We can all help to revitalise te reo Māori, no matter what our level of competency is. And it’s okay to start small - from little things, big things grow. Just choosing to say ‘Kia ora’ contributes to the revitalisation of the language. It also helps to normalise the everyday use of te reo Māori.

So let’s do our bit to contribute to the revitalisation and preservation of te reo Māori. Te Taura Whiri I te Reo Māori | Māori Language Commission website offers some good advice:

  • Make te reo welcome at work and in the community
  • Encourage others to use and learn te reo Māori and welcome the Māori language into your life
  • Pronounce Māori words correctly when speaking English
  • Learn a little, use a little
  • Keep improving and share what you know

The Public Service’s commitment to Māori and Te Tiriti o Waitangi is about improving our relationship, capability, performance and outcomes with and for Māori. Speaking the language, if only a little, or pronouncing words correctly, all contribute to ensuring the Public Service delivers better quality services and outcomes for Māori communities.  A greater understanding of te ao Māori gives us insight into how our mahi can strengthen relationships with Māori and improve outcomes for tangata whenua.

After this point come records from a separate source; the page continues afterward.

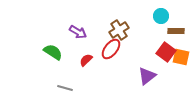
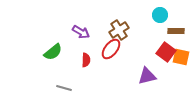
cyan circle: moved 1 px left, 1 px up
purple arrow: moved 3 px right
green semicircle: rotated 108 degrees clockwise
red semicircle: rotated 136 degrees clockwise
purple triangle: rotated 24 degrees clockwise
gray line: moved 1 px left
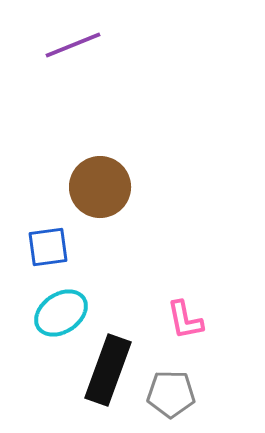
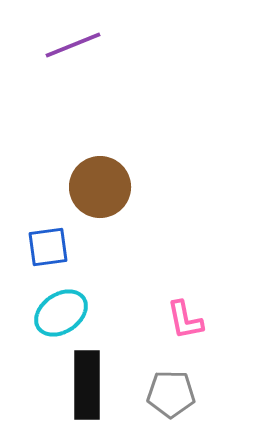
black rectangle: moved 21 px left, 15 px down; rotated 20 degrees counterclockwise
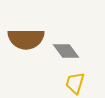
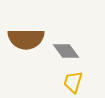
yellow trapezoid: moved 2 px left, 1 px up
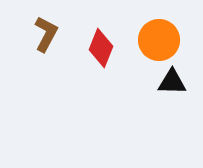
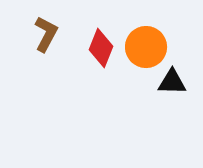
orange circle: moved 13 px left, 7 px down
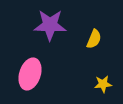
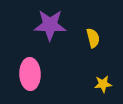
yellow semicircle: moved 1 px left, 1 px up; rotated 36 degrees counterclockwise
pink ellipse: rotated 20 degrees counterclockwise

Te Taura Whiri I te Reo Māori is encouraging all New Zealanders to participate in a Māori Language Moment today – the goal is to get one million people speaking, singing and celebrating te reo at the same time – 12pm today. It’s a great idea and to take part, Te Kawa Mataaho Public Service Commission will be singing a waiata at 12pm. The time and date marks the day and the hour in 1972 when a group of Māori language champions presented a petition on the steps of Parliament calling for te reo to be taught in our schools.

Te reo is core to our identity as a nation. I encourage every agency and public servant to embrace te reo Māori, our Māori heritage and to celebrate Te Wiki o te Reo Māori. Celebrating Māori culture and using te reo Māori is part of the wairua manaaki - the spirit of service.